Five days later, the truth came out.  We had both married the other with a secret agenda to get the other one to fall in love with them.  It was a tense moment, worthy of any soap on the tube, when that came out.  The first kiss was electric and all those feelings that had been walled up for a year flooded out.  Age difference be damned!  We were off and rolling and never looked back. 

That was almost four years ago.  We have two beautiful little boys.  Dylan is 3 and Nathan is 17 months.  He is dad to Delena and she adores him.  All of my sons love and respect him and he and Joe are still best friends, even though Joe lives in Canada now.  It has been…magic.  I’m not saying it hasn’t been hard at times.  Anyone who has a really good relationship after really bad ones knows how you automatically overlay the bad one over the good and treat the new, good guy like he’s every dud you ever made the mistake of taking up with.  Eric was gentle and forgiving enough to take my face in his hands in my midrant and say, “I’m not Paul.  I’ll help you through this, but I will not let you punish me for what he did.”  He had his lessons to learn about being a husband for the first time and he weathered them admirably.  My heart still leaps when I see him.  The sight of him just takes my breath away.  I will always know that he didn’t marry me for sex and certainly not for my 220 pound body.  We fell in love in our souls and are still the very best of friends.  There have been challenges, that’s for sure.  For the first three and a half years, we lived on a little less than $20,000 a year because we both believed deeply that we wanted our children raised by one of their parents, so I quit my job to be a stay home mom and we rolled with the financial punches that resulted.  My pregnancy with Nathan was extremely hard and he had to nurture me through months of barely being able to move.  His mother got better and we now have a good relationship, although it took some adjusting.  I inherited a wonderful family and my kids have the best Gramma and Grandpa in the world.  I love the way my husband looks at me with so much love and devotion.  I never thought it could be like this…but I’m glad it is.  J It really is out there and is NOT just a fairy tale. 

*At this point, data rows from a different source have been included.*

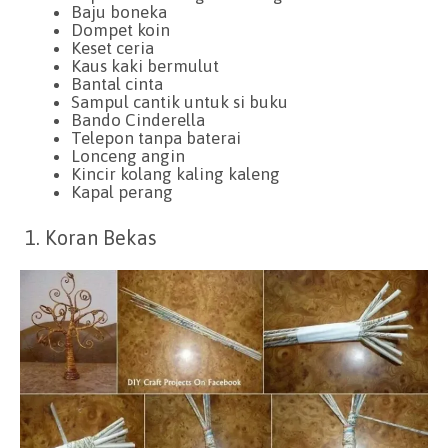
Baju boneka
Dompet koin
Keset ceria
Kaus kaki bermulut
Bantal cinta
Sampul cantik untuk si buku
Bando Cinderella
Telepon tanpa baterai
Lonceng angin
Kincir kolang kaling kaleng
Kapal perang
1. Koran Bekas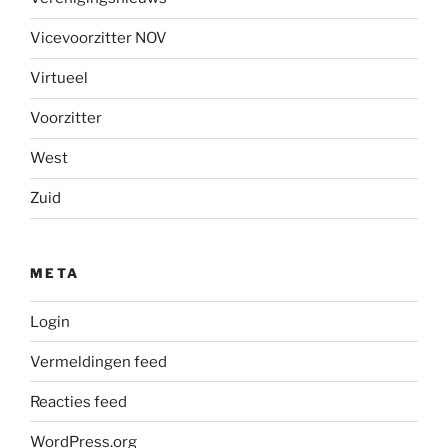
Vicevoorzitter NOV
Virtueel
Voorzitter
West
Zuid
META
Login
Vermeldingen feed
Reacties feed
WordPress.org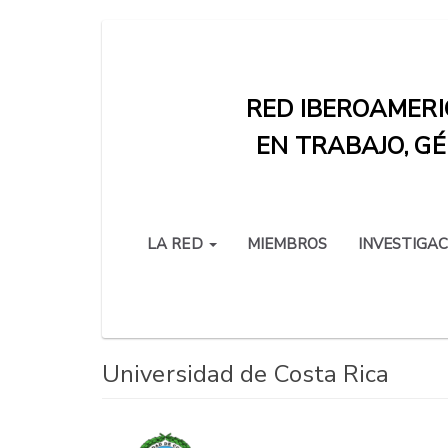
Pasar
al
contenido
RED IBEROAMERI
principal
EN TRABAJO, GÉ
LA RED
MIEMBROS
INVESTIGAC
Universidad de Costa Rica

For all of you who haven’t found this yet, I beg you to hold out for it because it is well worth the wait.  I think people tend to treat marriage as the 2am last call for alcohol and start frantically looking around for someone, anyone to go home with for the night.  Don’t sell yourself short.  Figure out what you want and claim it from the Universe.  Accept no imitations and be sure and find out what makes YOU tick before you take on a passenger.  Until you know yourself, you don’t have a clue what you can offer anyone else and will just keep repeating the same mistakes, over and over (read:  RFB).  Speaking of the RFB2, he really did change my life forever. It doesn’t always happen the way you expect.  

Oh and for a quick update, The Goat family got orders to a base in Turkey and will be out of the area for two years (everyone together:   “Awwwwwwwwww”). While I am losing inches like a champ, The Goat has grown quite a gut and is seriously balding, looking about twenty years older than he is.  OK, so maybe I slipped off the fence a little bit (not really).  I’m leaning more toward The Universe working out karma in this life instead of the next.  Have not doubts, my loves, what goes around, comes around and, as Danny Laruso says in The Karate Kid, “It’s coming around!”  Just make sure that what’s coming around to you is something you want!